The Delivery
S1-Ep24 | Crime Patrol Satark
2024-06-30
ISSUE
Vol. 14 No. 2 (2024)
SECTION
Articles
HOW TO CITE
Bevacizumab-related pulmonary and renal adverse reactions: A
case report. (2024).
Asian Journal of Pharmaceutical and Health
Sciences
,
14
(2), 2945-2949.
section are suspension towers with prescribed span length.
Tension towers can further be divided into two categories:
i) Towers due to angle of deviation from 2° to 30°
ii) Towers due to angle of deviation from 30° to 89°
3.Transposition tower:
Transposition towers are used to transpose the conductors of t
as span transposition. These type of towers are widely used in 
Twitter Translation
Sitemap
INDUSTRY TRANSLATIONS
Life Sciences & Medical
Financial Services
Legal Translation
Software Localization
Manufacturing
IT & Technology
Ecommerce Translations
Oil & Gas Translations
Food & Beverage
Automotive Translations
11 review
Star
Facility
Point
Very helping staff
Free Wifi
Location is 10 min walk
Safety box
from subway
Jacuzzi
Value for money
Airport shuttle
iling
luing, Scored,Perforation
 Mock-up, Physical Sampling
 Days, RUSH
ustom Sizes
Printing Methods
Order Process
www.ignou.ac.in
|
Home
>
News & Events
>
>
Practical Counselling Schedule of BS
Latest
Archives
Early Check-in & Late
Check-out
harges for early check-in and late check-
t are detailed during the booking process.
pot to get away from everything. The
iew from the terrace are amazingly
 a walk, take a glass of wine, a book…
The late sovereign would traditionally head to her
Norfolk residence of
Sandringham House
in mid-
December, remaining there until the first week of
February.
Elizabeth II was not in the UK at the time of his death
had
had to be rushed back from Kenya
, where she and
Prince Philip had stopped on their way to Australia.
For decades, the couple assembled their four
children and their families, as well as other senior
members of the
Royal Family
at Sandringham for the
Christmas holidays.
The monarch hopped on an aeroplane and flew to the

▸ **What you should do**: Exact reproduction of the lines from the top of the material through the line where "Oil & Gas Translations" appears is required, both boundary lines included, with no other output.

▸ **Solution to the problem**:
The Delivery
S1-Ep24 | Crime Patrol Satark
2024-06-30
ISSUE
Vol. 14 No. 2 (2024)
SECTION
Articles
HOW TO CITE
Bevacizumab-related pulmonary and renal adverse reactions: A
case report. (2024).
Asian Journal of Pharmaceutical and Health
Sciences
,
14
(2), 2945-2949.
section are suspension towers with prescribed span length.
Tension towers can further be divided into two categories:
i) Towers due to angle of deviation from 2° to 30°
ii) Towers due to angle of deviation from 30° to 89°
3.Transposition tower:
Transposition towers are used to transpose the conductors of t
as span transposition. These type of towers are widely used in 
Twitter Translation
Sitemap
INDUSTRY TRANSLATIONS
Life Sciences & Medical
Financial Services
Legal Translation
Software Localization
Manufacturing
IT & Technology
Ecommerce Translations
Oil & Gas Translations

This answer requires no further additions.